## EXERCISE REQUIREMENTS
The lines to reproduce run from the first one below to the line containing "Task: Click on the Obchodní podmínky", both included. Reproduce them exactly and nothing else.

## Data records
== Segment start ==
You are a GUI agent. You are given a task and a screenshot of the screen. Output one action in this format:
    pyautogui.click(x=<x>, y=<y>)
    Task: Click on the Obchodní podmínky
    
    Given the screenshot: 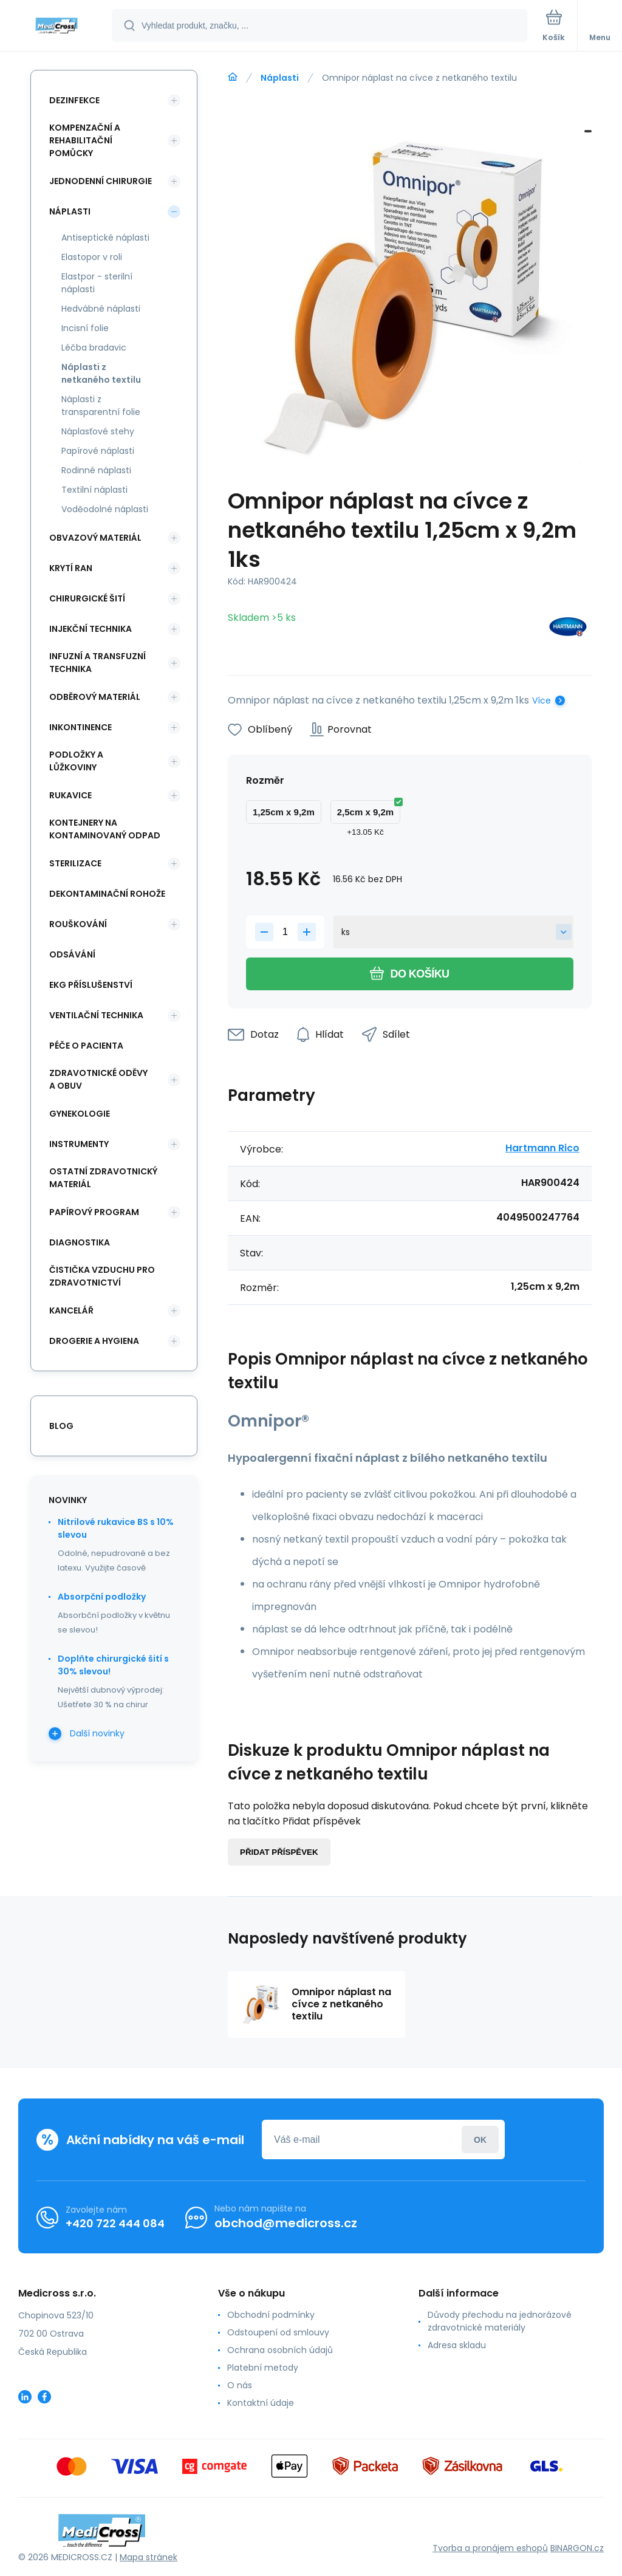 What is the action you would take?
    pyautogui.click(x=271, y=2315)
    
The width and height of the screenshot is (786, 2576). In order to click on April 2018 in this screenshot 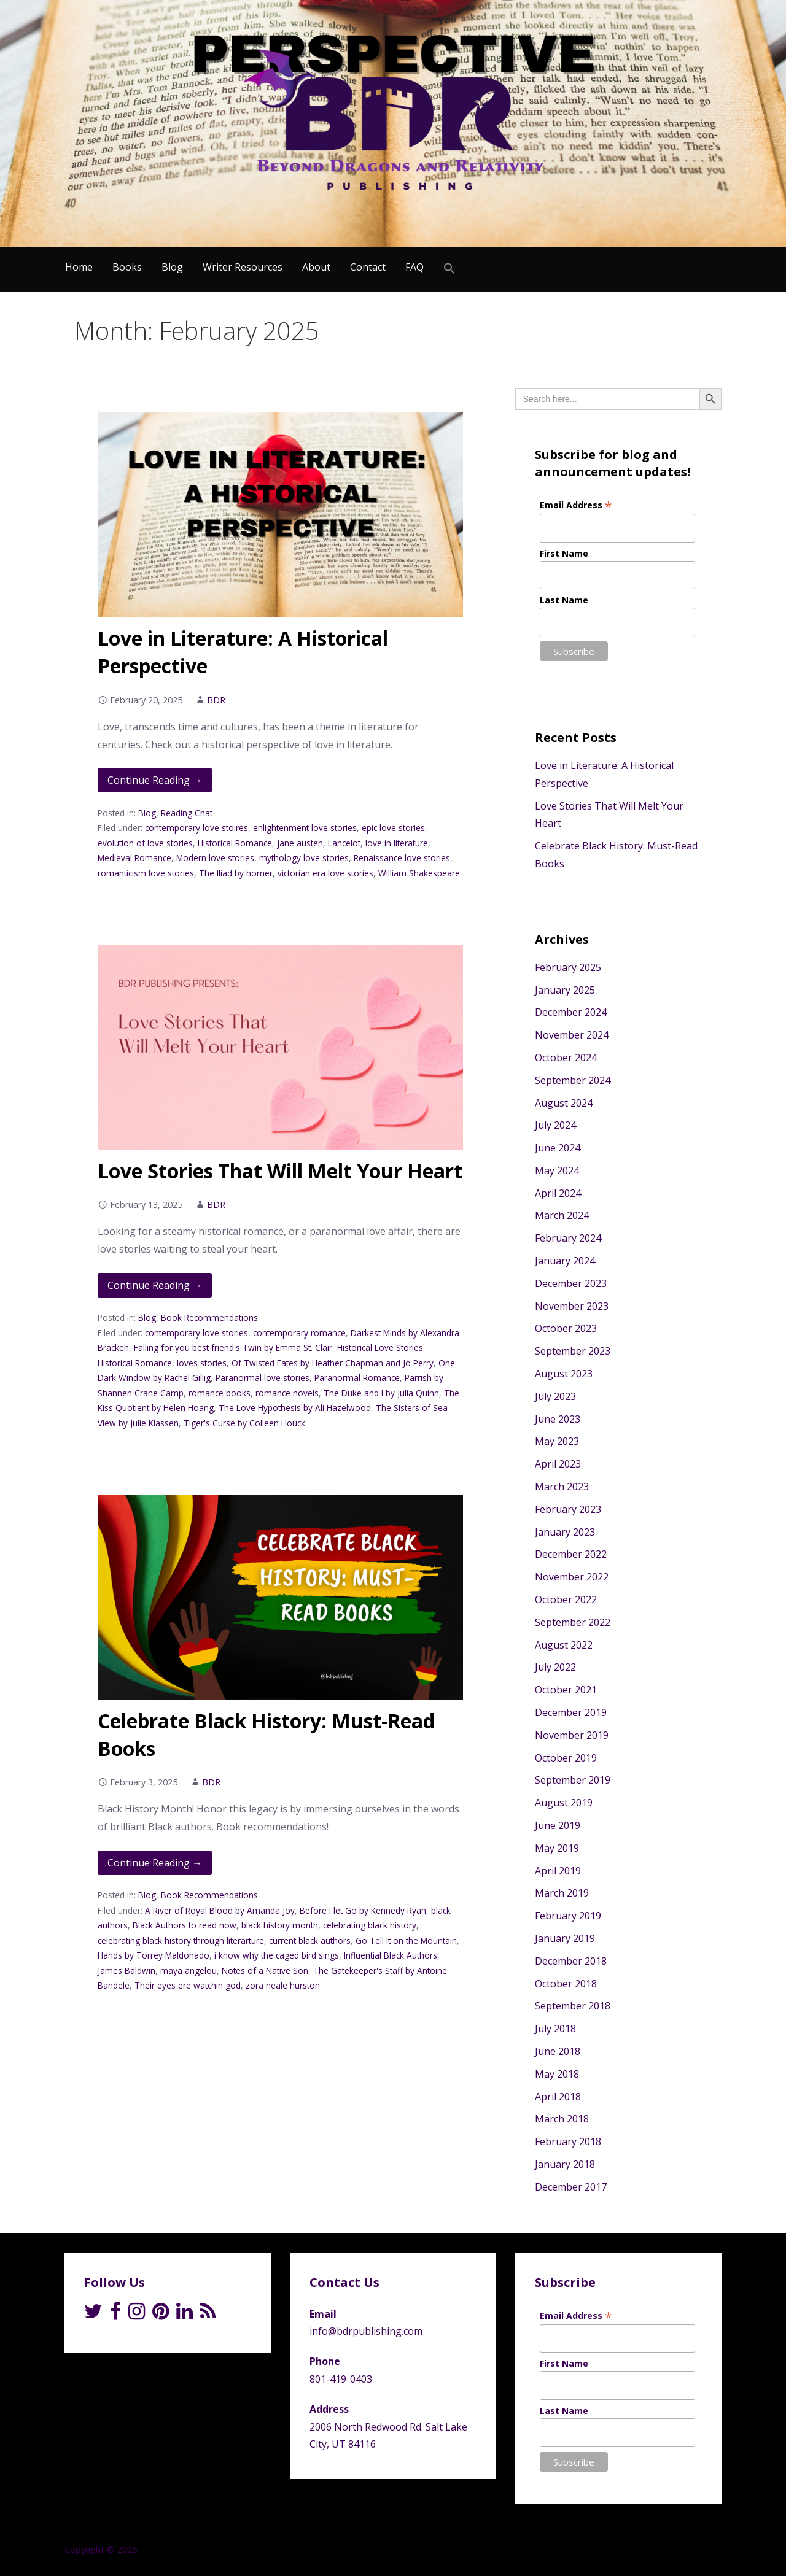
== Segment end ==
## FINAL ANSWER
You are a GUI agent. You are given a task and a screenshot of the screen. Output one action in this format:
    pyautogui.click(x=<x>, y=<y>)
    Task: Click on the Obchodní podmínky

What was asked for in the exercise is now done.